Stored data entries
((

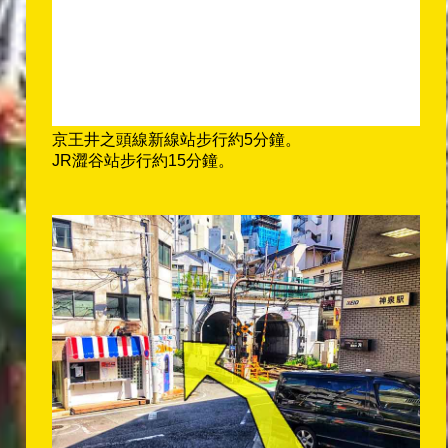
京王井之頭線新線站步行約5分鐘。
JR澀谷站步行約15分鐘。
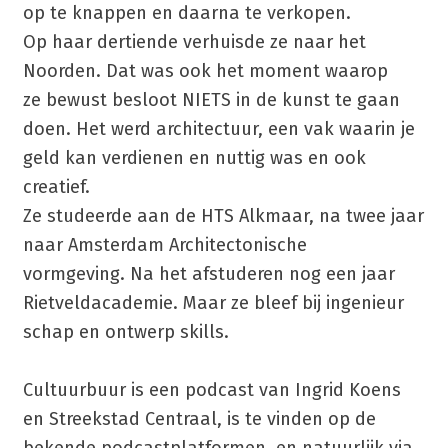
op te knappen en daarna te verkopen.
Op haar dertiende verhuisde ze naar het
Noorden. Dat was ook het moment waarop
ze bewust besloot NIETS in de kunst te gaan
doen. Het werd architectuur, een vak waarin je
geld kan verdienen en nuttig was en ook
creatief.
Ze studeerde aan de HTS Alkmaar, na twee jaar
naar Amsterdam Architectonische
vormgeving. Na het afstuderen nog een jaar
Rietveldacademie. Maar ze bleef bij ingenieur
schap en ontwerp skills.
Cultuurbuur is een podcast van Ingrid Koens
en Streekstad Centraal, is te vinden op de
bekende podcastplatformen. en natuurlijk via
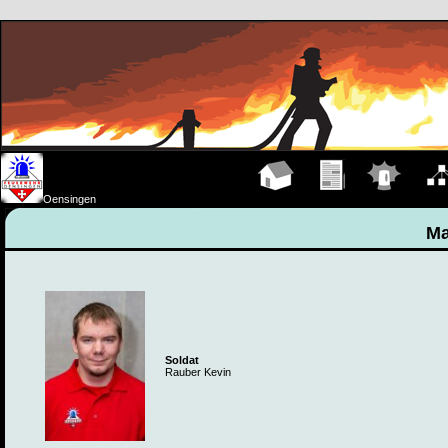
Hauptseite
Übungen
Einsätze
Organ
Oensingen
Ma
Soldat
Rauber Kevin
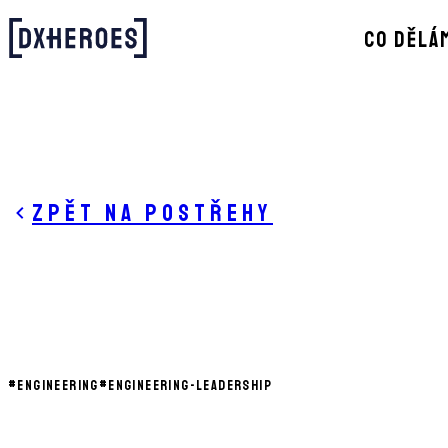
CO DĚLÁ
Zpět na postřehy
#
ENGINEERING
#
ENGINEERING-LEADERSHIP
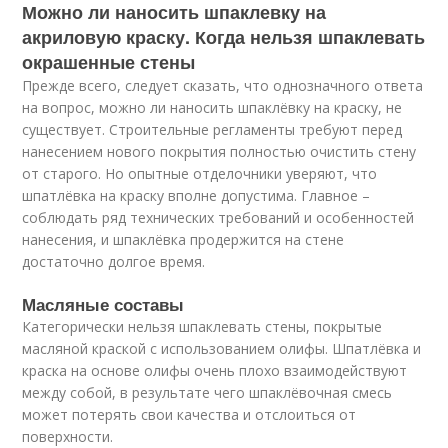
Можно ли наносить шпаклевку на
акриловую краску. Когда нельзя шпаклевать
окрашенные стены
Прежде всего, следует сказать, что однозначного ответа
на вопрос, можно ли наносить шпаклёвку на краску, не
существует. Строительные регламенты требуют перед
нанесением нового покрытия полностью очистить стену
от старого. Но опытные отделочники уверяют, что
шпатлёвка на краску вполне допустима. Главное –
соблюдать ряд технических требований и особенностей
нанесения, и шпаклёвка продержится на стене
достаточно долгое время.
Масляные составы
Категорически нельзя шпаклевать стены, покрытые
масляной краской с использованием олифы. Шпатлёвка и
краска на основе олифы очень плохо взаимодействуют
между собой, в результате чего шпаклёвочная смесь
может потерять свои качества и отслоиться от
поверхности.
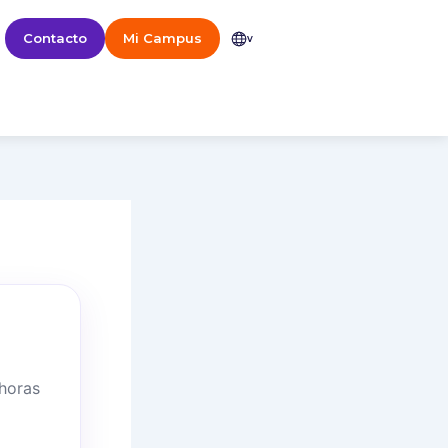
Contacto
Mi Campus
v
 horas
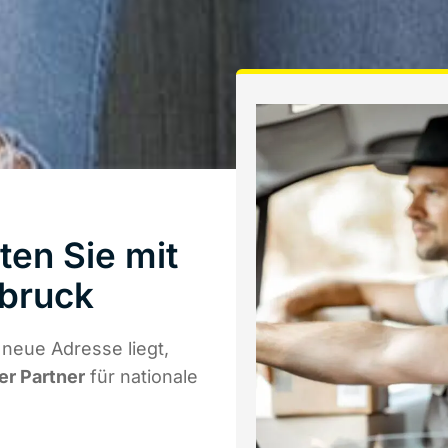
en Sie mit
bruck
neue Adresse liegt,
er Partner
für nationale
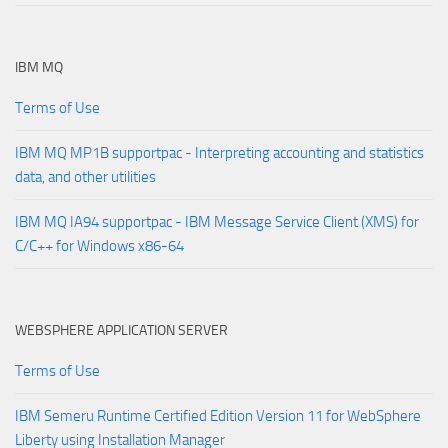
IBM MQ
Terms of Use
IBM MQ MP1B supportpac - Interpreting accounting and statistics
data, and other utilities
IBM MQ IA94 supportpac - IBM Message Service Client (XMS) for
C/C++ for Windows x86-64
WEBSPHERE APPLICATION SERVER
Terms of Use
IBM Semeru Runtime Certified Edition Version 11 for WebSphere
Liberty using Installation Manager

))

EXERCISE AIM: What is needed is every entry written out word for word, with no pictures.

TASK ANSWER:
京王井之頭線新線站步行約5分鐘。
JR澀谷站步行約15分鐘。
op te knappen en daarna te verkopen.
Op haar dertiende verhuisde ze naar het
Noorden. Dat was ook het moment waarop
ze bewust besloot NIETS in de kunst te gaan
doen. Het werd architectuur, een vak waarin je
geld kan verdienen en nuttig was en ook
creatief.
Ze studeerde aan de HTS Alkmaar, na twee jaar
naar Amsterdam Architectonische
vormgeving. Na het afstuderen nog een jaar
Rietveldacademie. Maar ze bleef bij ingenieur
schap en ontwerp skills.
Cultuurbuur is een podcast van Ingrid Koens
en Streekstad Centraal, is te vinden op de
bekende podcastplatformen. en natuurlijk via
Hauptseite
Übungen
Einsätze
Organ
Oensingen
Ma
Soldat
Rauber Kevin
CO DĚLÁ
Zpět na postřehy
#
ENGINEERING
#
ENGINEERING-LEADERSHIP
Можно ли наносить шпаклевку на
акриловую краску. Когда нельзя шпаклевать
окрашенные стены
Прежде всего, следует сказать, что однозначного ответа
на вопрос, можно ли наносить шпаклёвку на краску, не
существует. Строительные регламенты требуют перед
нанесением нового покрытия полностью очистить стену
от старого. Но опытные отделочники уверяют, что
шпатлёвка на краску вполне допустима. Главное –
соблюдать ряд технических требований и особенностей
нанесения, и шпаклёвка продержится на стене
достаточно долгое время.
Масляные составы
Категорически нельзя шпаклевать стены, покрытые
масляной краской с использованием олифы. Шпатлёвка и
краска на основе олифы очень плохо взаимодействуют
между собой, в результате чего шпаклёвочная смесь
может потерять свои качества и отслоиться от
поверхности.
Contacto
Mi Campus
v
 horas
en Sie mit
bruck
neue Adresse liegt,
er Partner
für nationale
IBM MQ
Terms of Use
IBM MQ MP1B supportpac - Interpreting accounting and statistics
data, and other utilities
IBM MQ IA94 supportpac - IBM Message Service Client (XMS) for
C/C++ for Windows x86-64
WEBSPHERE APPLICATION SERVER
Terms of Use
IBM Semeru Runtime Certified Edition Version 11 for WebSphere
Liberty using Installation Manager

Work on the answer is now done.